The pseudocode as taken from Wikipedia:
function Dijkstra(Graph, source):
2 for each vertex v in Graph: // Initializations
3 dist[v] := infinity ; // Unknown distance function from source to v
4 previous[v] := undefined ; // Previous node in optimal path from source
5 end for ;
6 dist[source] := 0 ; // Distance from source to source
7 Q := the set of all nodes in Graph ; // All nodes in the graph are unoptimized - thus are in Q
8 while Q is not empty: // The main loop
9 u := vertex in Q with smallest distance in dist[] ; // Start node in first case
10 if dist[u] = infinity:
11 break ; // all remaining vertices are inaccessible from source
12 end if ;
13 remove u from Q ;
14 for each neighbor v of u: // where v has not yet been removed from Q.
15 alt := dist[u] + dist_between(u, v) ;
16 if alt < dist[v]: // Relax (u,v,a)
17 dist[v] := alt ;
18 previous[v] := u ;
19 decrease-key v in Q; // Reorder v in the Queue
20 end if ;
21 end for ;
22 end while ;
23 return dist[] ;
24 end Dijkstra.
Now, in line 14 we see that the relaxation is applied only on neighbors of u
that have not yet been removed from Q
. But if we take also neighbors of u
that have been removed from Q
, it seems to me that the algorithm does work with negative weights. I haven't found any instance that contradicts this claim.
So why Dijkstra's Algorithm isn't altered this way?
You can certainly make Dijkstra's algorithm work with negative values, simply by making sure you don't traverse any node or edge twice. Here, by work, I mean terminate. The result however may not be optimal.

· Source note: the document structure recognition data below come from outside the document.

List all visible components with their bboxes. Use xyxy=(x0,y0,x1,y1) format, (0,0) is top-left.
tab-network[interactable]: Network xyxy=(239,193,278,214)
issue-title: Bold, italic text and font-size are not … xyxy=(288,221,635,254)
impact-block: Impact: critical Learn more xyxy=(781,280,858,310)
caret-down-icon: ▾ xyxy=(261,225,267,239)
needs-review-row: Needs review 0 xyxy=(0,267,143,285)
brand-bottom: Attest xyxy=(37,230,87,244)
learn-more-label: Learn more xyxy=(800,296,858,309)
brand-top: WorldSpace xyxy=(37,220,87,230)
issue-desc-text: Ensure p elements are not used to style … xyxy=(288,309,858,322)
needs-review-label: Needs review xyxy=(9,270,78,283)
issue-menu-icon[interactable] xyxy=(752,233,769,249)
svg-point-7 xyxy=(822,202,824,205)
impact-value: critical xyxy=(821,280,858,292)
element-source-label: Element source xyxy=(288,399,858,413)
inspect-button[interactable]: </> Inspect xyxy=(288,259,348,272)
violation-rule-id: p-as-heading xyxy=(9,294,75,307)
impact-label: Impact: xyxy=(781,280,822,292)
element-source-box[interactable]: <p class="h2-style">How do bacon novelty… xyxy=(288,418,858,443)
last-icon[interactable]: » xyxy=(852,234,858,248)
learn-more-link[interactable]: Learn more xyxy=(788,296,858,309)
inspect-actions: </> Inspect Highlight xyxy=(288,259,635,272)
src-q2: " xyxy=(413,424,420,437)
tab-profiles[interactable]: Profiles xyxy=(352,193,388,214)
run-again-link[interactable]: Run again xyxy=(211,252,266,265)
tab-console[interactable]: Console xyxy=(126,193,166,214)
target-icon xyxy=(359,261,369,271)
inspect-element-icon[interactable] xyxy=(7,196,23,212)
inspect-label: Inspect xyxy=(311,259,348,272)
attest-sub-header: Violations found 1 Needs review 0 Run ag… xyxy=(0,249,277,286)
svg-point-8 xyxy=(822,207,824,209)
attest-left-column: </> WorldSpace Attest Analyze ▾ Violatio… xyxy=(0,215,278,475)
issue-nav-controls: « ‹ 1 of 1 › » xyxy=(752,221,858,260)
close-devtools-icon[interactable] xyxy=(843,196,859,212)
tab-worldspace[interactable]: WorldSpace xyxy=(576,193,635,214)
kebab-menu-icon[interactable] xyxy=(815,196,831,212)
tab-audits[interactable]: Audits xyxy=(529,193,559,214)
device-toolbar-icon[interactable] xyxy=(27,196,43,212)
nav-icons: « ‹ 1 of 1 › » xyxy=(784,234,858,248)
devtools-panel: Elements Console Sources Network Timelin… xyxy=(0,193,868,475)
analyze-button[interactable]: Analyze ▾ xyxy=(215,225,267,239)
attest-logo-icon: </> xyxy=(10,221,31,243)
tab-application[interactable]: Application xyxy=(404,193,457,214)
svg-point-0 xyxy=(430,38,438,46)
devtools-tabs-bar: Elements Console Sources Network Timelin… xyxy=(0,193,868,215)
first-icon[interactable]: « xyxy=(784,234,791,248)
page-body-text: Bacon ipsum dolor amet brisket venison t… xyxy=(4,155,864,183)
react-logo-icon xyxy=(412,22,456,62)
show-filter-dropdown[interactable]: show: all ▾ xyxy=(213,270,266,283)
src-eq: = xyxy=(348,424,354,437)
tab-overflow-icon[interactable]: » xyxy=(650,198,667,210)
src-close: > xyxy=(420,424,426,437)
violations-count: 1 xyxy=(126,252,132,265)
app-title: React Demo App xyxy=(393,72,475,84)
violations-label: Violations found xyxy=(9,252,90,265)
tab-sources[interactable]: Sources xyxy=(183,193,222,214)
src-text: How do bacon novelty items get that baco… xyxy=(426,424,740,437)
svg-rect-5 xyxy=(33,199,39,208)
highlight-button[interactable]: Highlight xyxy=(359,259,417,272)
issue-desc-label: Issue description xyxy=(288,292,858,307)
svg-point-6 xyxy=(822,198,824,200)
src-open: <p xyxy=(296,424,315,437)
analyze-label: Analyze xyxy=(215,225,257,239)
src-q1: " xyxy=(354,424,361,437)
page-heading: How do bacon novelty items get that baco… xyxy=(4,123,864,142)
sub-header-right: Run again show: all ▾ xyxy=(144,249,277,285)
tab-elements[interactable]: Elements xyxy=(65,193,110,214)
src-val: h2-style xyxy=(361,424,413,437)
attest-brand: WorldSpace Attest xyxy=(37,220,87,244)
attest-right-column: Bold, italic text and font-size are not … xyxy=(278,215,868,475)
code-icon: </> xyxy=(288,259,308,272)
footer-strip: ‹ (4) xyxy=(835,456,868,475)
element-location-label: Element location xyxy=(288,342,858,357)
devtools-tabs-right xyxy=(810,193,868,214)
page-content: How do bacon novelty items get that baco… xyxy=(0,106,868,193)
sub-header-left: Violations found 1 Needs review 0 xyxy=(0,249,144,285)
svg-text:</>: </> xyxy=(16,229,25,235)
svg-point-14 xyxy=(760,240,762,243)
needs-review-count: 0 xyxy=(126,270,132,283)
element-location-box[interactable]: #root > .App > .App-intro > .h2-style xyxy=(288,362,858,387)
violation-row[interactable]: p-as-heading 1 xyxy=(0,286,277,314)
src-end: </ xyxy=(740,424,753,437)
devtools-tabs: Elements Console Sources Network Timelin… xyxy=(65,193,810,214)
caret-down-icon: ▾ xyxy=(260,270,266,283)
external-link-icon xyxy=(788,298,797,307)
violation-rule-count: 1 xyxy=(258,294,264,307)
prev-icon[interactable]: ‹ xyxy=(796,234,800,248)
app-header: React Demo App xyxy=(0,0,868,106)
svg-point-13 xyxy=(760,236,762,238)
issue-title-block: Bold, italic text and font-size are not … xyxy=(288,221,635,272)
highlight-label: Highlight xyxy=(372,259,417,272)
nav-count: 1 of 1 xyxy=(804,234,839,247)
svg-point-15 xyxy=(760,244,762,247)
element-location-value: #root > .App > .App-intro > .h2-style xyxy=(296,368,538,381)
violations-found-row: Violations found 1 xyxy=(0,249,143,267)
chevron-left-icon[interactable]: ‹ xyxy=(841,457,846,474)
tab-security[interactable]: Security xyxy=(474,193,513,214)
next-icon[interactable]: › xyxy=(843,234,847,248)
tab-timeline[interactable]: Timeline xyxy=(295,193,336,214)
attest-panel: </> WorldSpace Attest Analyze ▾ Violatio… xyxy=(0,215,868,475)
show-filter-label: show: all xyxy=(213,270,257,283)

Dijkstra's algorithm has a greedy sense to it. Imagine the following graph:
A --- 1 --- B
| |
3 -4
| |
C -- -1 --- D
If we want to go from A to B, the best path would be A-C-D-B, but Dijkstra's algorithm finds A-B. You cannot make Dijkstra's algorithm predict the future because it is a greedy algorithm. By predicting the future I mean knowing that later on, the cost of a path may be reduced. Note that this means your modification would work incorrectly if it is applied to a version of Dijkstra's algorithm that terminates as soon as the destination is seen. In the version you posted, your modification works except there are more efficient ways to handle negative edges (see comments).
As a side note, shortest path in undirected graphs with negative values or directed graphs with negative loops doesn't even make sense!